No es casual que todo autoritario asuma al relativismo de las ideas y al pensamiento crítico como fenómenos despreciables y peligrosos, pues abren la puerta a rechazar o cuestionar los puntos de vista que pretenden imponerse desde el poder.
Por eso, todos los gobiernos democráticos se definen, en principio, por su tolerancia a la crítica, a las objeciones y al escrutinio público. En ese sentido, las democracias hacen de las libertades de pensamiento, de expresión y de manifestación de las ideas, uno de sus pilares básicos y, por el contrario, son las primeras libertades que son suprimidas por los autoritarismos.
Uno de los fundamentos del pensamiento y de la expresión es el lenguaje. Controlar o acotar el modo en el que las personas se expresan —o pretender hacerlo— es, en ese sentido, una manera de ejercer una censura también al pensamiento.
Nadie entendió y explicó tan bien ese hecho como George Orwell quien, en 1984 construyó una distopía en la que, en la autoritaria Inglaterra del “Hermano Mayor”, la manipulación del lenguaje a través de la imposición de la “nuevalengua” como el idioma oficial constituía uno de los principales elementos de control del modo de actuar y de pensar de las personas bajo el régimen del imaginario “socialismo inglés” (Socing).
“El propósito de la nuevalengua —escribía Orwell— no era solo proporcionar un medio de expresión a la visión del mundo y los hábitos mentales de los devotos del Socing, sino que fuese imposible cualquier otro modo de pensar.
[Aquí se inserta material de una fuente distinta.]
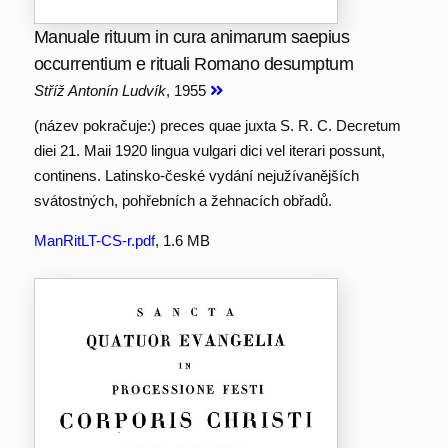
Manuale rituum in cura animarum saepius
occurrentium e rituali Romano desumptum
Stříž Antonín Ludvík
, 1955
(název pokračuje:) preces quae juxta S. R. C. Decretum
diei 21. Maii 1920 lingua vulgari dici vel iterari possunt,
continens. Latinsko-české vydání nejužívanějších
svátostných, pohřebních a žehnacích obřadů.
ManRitLT-CS-r.pdf
, 1.6 MB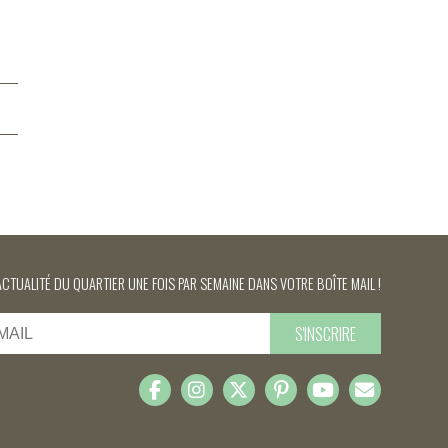
ACTUALITÉ DU QUARTIER UNE FOIS PAR SEMAINE DANS VOTRE BOÎTE MAIL !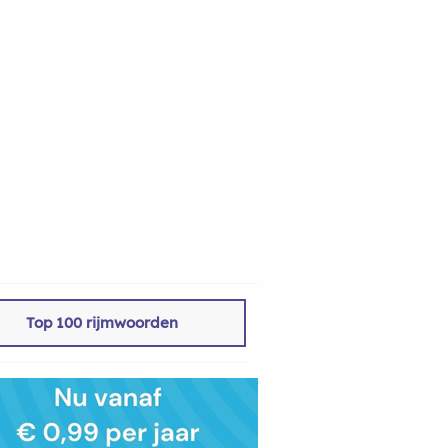
Top 100 rijmwoorden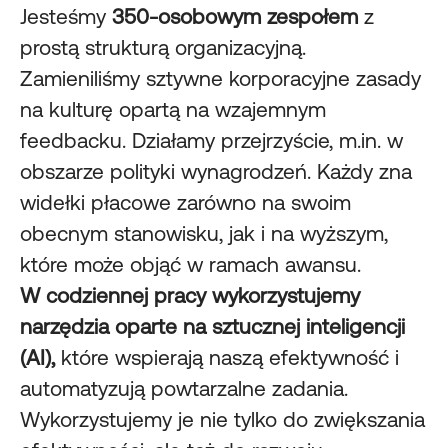
Jesteśmy
350-osobowym zespołem
z
prostą strukturą organizacyjną.
Zamieniliśmy sztywne korporacyjne zasady
na kulturę opartą na wzajemnym
feedbacku. Działamy przejrzyście, m.in. w
obszarze polityki wynagrodzeń. Każdy zna
widełki płacowe zarówno na swoim
obecnym stanowisku, jak i na wyższym,
które może objąć w ramach awansu.
W codziennej pracy wykorzystujemy
narzędzia oparte na sztucznej inteligencji
(AI),
które wspierają naszą efektywność i
automatyzują powtarzalne zadania.
Wykorzystujemy je nie tylko do zwiększania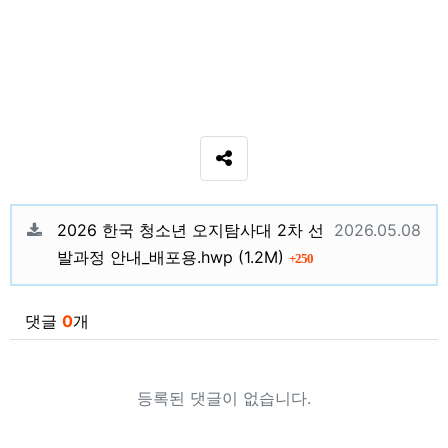
SNS 공유
관련자료
등록일
2026 한국 청소년 오지탐사대 2차 선
2026.05.08
파일크기
회 다운로드
발과정 안내_배포용.hwp
(1.2M)
250
댓글
0
개
등록된 댓글이 없습니다.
La intención era que… cualquier pensamiento herético —cualquier idea que se separase de los principios del Socing— fuese inconcebible, al menos en la medida en que el pensamiento depende de las palabras… La nuevalengua estaba pensada no para extender, sino para disminuir el alcance del pensamiento, y dicho propósito se lograba de manera indirecta reduciendo al mínimo el número de palabras disponibles.” (1984, Penguin-Random House, México, 2018, pp. 315-316).
Consciente o inconscientemente, el régimen de López Obrador, cuyos rasgos autoritarios son innegables y evidentes, ha venido instrumentando —de manera muy exitosa— una permanente y progresiva vulgarización, reducción y simplificación del lenguaje político que claramente pretende imponer un único modo de razonar y de discutir públicamente los temas públicos.
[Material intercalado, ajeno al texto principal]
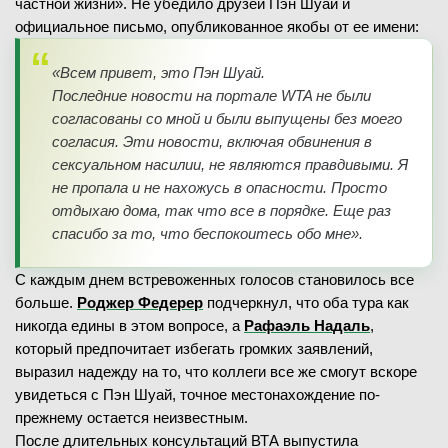
частной жизни». Не убедило друзей Пэн Шуай и
официальное письмо, опубликованное якобы от ее имени:
«Всем привет, это Пэн Шуай.
Последние новости на портале WTA не были
согласованы со мной и были выпущены без моего
согласия. Эти новости, включая обвинения в
сексуальном насилии, не являются правдивыми. Я
не пропала и не нахожусь в опасности. Просто
отдыхаю дома, так что все в порядке. Еще раз
спасибо за то, что беспокоитесь обо мне».
С каждым днем встревоженных голосов становилось все
больше.
Роджер Федерер
подчеркнул, что оба тура как
никогда едины в этом вопросе, а
Рафаэль Надаль
,
который предпочитает избегать громких заявлений,
выразил надежду на то, что коллеги все же смогут вскоре
увидеться с Пэн Шуай, точное местонахождение по-
прежнему остается неизвестным.
После длительных консультаций ВТА выпустила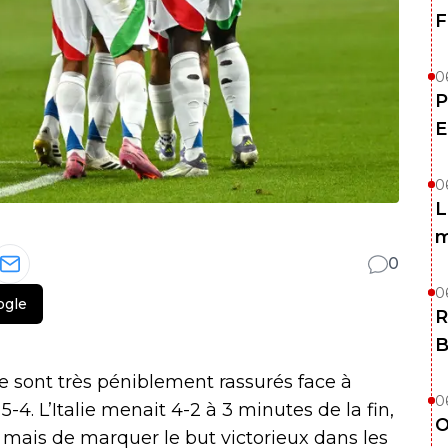
F
0
P
E
0
L
m
0
0
ogle
R
B
se sont très péniblement rassurés face à
0
 5-4. L’Italie menait 4-2 à 3 minutes de la fin,
O
 mais de marquer le but victorieux dans les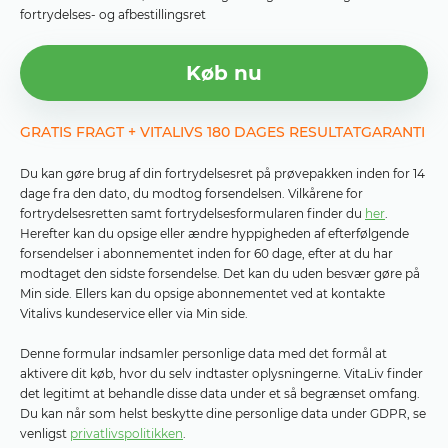
fortrydelses- og afbestillingsret
Køb nu
GRATIS FRAGT + VITALIVS 180 DAGES RESULTATGARANTI
Du kan gøre brug af din fortrydelsesret på prøvepakken inden for 14
dage fra den dato, du modtog forsendelsen. Vilkårene for
fortrydelsesretten samt fortrydelsesformularen finder du
her
.
Herefter kan du opsige eller ændre hyppigheden af ​​efterfølgende
forsendelser i abonnementet inden for 60 dage, efter at du har
modtaget den sidste forsendelse. Det kan du uden besvær gøre på
Min side. Ellers kan du opsige abonnementet ved at kontakte
Vitalivs kundeservice eller via Min side.
Denne formular indsamler personlige data med det formål at
aktivere dit køb, hvor du selv indtaster oplysningerne. VitaLiv finder
det legitimt at behandle disse data under et så begrænset omfang.
Du kan når som helst beskytte dine personlige data under GDPR, se
venligst
privatlivspolitikken
.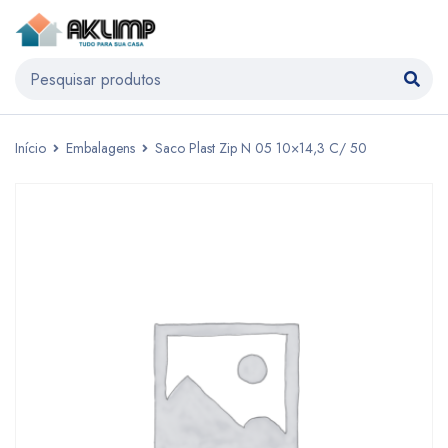
Início
Embalagens
Saco Plast Zip N 05 10×14,3 C/ 50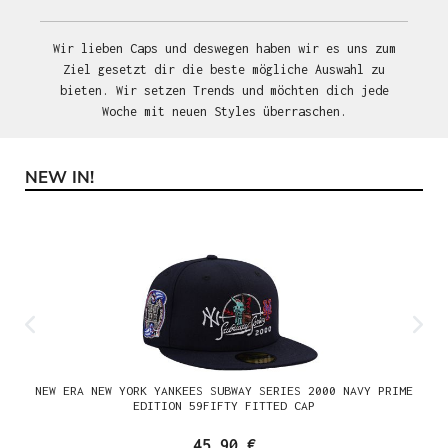
Wir lieben Caps und deswegen haben wir es uns zum
Ziel gesetzt dir die beste mögliche Auswahl zu
bieten. Wir setzen Trends und möchten dich jede
Woche mit neuen Styles überraschen.
NEW IN!
Produktgalerie überspringen
NEW ERA NEW YORK YANKEES SUBWAY SERIES 2000 NAVY PRIME
EDITION 59FIFTY FITTED CAP
45,90 €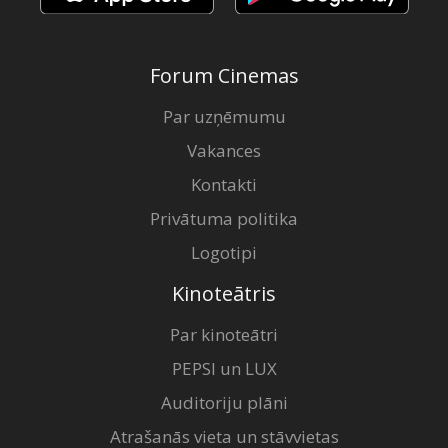
Forum Cinemas
Par uzņēmumu
Vakances
Kontakti
Privātuma politika
Logotipi
Kinoteātris
Par kinoteātri
PEPSI un LUX
Auditoriju plāni
Atrašanās vieta un stāvvietas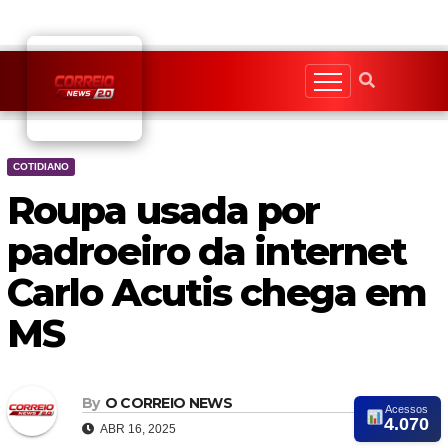
Skip
to
content
COTIDIANO
Roupa usada por
padroeiro da internet
Carlo Acutis chega em
MS
By
O CORREIO NEWS
Acessos
4.070
ABR 16, 2025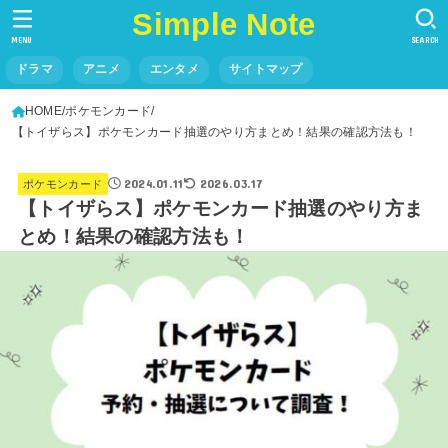
Simple Note
MENU
SEARCH
ドラマ
アニメ
エンタメ
サイトマップ
HOME
ポケモンカード
【トイザらス】ポケモンカード抽選のやり方まとめ！結果の確認方法も！
2024.01.11
2026.03.17
ポケモンカード
【トイザらス】ポケモンカード抽選のやり方ま
とめ！結果の確認方法も！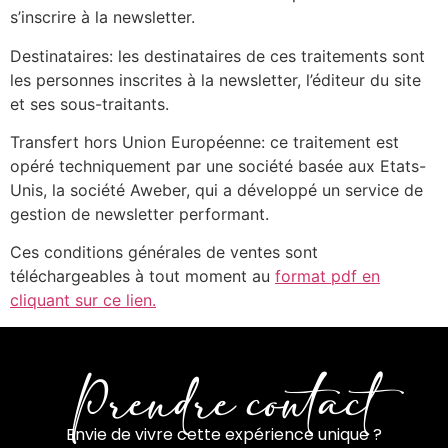
s’inscrire à la newsletter.
Destinataires: les destinataires de ces traitements sont
les personnes inscrites à la newsletter, l’éditeur du site
et ses sous-traitants.
Transfert hors Union Européenne: ce traitement est
opéré techniquement par une société basée aux Etats-
Unis, la société Aweber, qui a développé un service de
gestion de newsletter performant.
Ces conditions générales de ventes sont
téléchargeables à tout moment au
format pdf en
cliquant sur ce lien.
Prendre contact
Envie de vivre cette expérience unique ?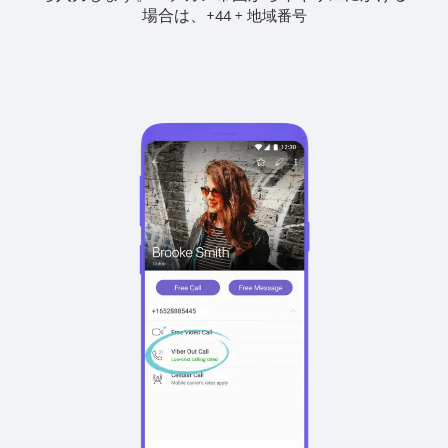
場合は、
+
+
44
地域番号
Así, bautizó su movimiento político, con una grandilocuente pretensión histórica: “Cuarta Transformación”. Así impuso conceptos como el de “mañanera” para referirse a su conferencia de prensa diaria. Así ha dividido al mundo entre el “pueblo bueno” (el “movimiento” lo llama) y sus enemigos: “conservadores”, “fifís”, “neoliberales”, “clasistas y racistas”, “privilegiados”, “machuchones”, “neoporfiristas”, “corruptos”, “aspiracionistas”, etc.
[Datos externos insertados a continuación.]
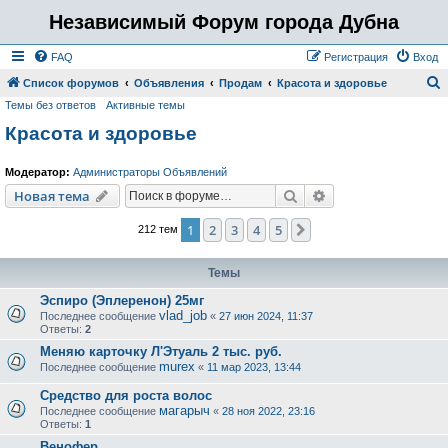
Независимый Форум города Дубна
FAQ
Регистрация
Вход
Список форумов
Объявления
Продам
Красота и здоровье
Темы без ответов
Активные темы
о
Красота и здоровье
и
с
Модератор:
Администраторы Объявлений
к
Поиск
Расширенный пои
Новая тема
1
2
3
4
5
След.
212 тем
Темы
Эспиро (Эплеренон) 25мг
vlad_job
Последнее сообщение
«
27 июн 2024, 11:37
Ответы:
2
Меняю карточку Л'Этуаль 2 тыс. руб.
murex
Последнее сообщение
«
11 мар 2023, 13:44
Средство для роста волос
магарыч
Последнее сообщение
«
28 ноя 2022, 23:16
Ответы:
1
Венофер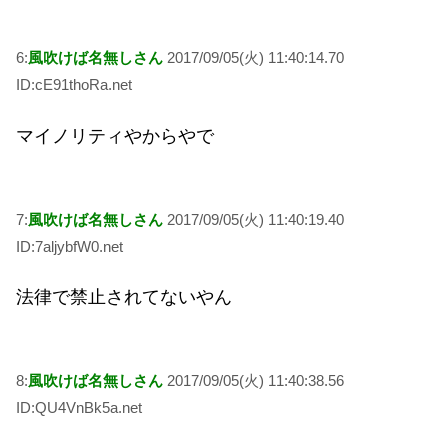
6:
風吹けば名無しさん
2017/09/05(火) 11:40:14.70
ID:cE91thoRa.net
マイノリティやからやで
7:
風吹けば名無しさん
2017/09/05(火) 11:40:19.40
ID:7aljybfW0.net
法律で禁止されてないやん
8:
風吹けば名無しさん
2017/09/05(火) 11:40:38.56
ID:QU4VnBk5a.net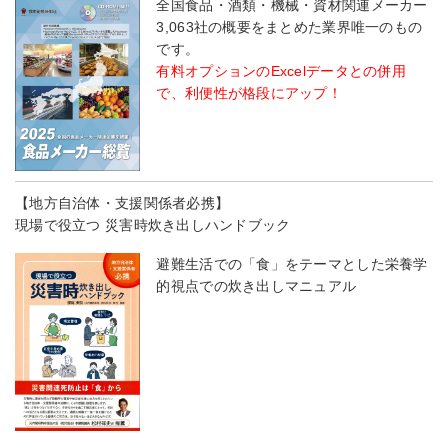
全国食品・酒類・機械・資材関連メーカー
3,063社の概要をまとめた業界唯一のもの
です。
有料オプションのExcelデータとの併用
で、利便性が格段にアップ！
【地方自治体・支援関係者必携】
現場で役立つ 災害時炊き出しハンドブック
避難生活での「食」をテーマとした栄養学
的視点での炊き出しマニュアル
Lo peor es que, gracias al potente control de la narrativa pública que ha logrado López Obrador, ha conseguido que la nuevalengua (vulgar, reducida y simplificada) que nos ha impuesto no sólo sea utilizada y repetida por sus acólitos, seguidores y propagandistas más fanáticos, sino también en general por la prensa, la opinión pública y hasta por sus opositores. Hoy prácticamente todos, políticos (morenistas y opositores), funcionarios públicos, articulistas, periodistas y hasta académicos en las universidades, hablan con los términos y con los modos que nos ha impuesto el Presidente.
El hecho no dejaría de ser anecdótico si no mediara la advertencia orwelliana: el primer paso es hacernos hablar como él quiere —donde “él” es el Hermano Mayor, el Presidente, el líder, y sígale usted—; el segundo paso es que razonemos y pensemos como él pretende. Y la verdad es que el modo de discurrir de buena parte de la sociedad y de la clase política es el que AMLO nos ha impuesto.
Yo me he rehusado —y lo sigo haciendo— a hablar como otros quieren que hablemos, no sólo porque caer en ese juego es aceptar una derrota cultural y política, sino porque reivindico mi autonomía y mi democrático derecho a pensar y a hablar distinto.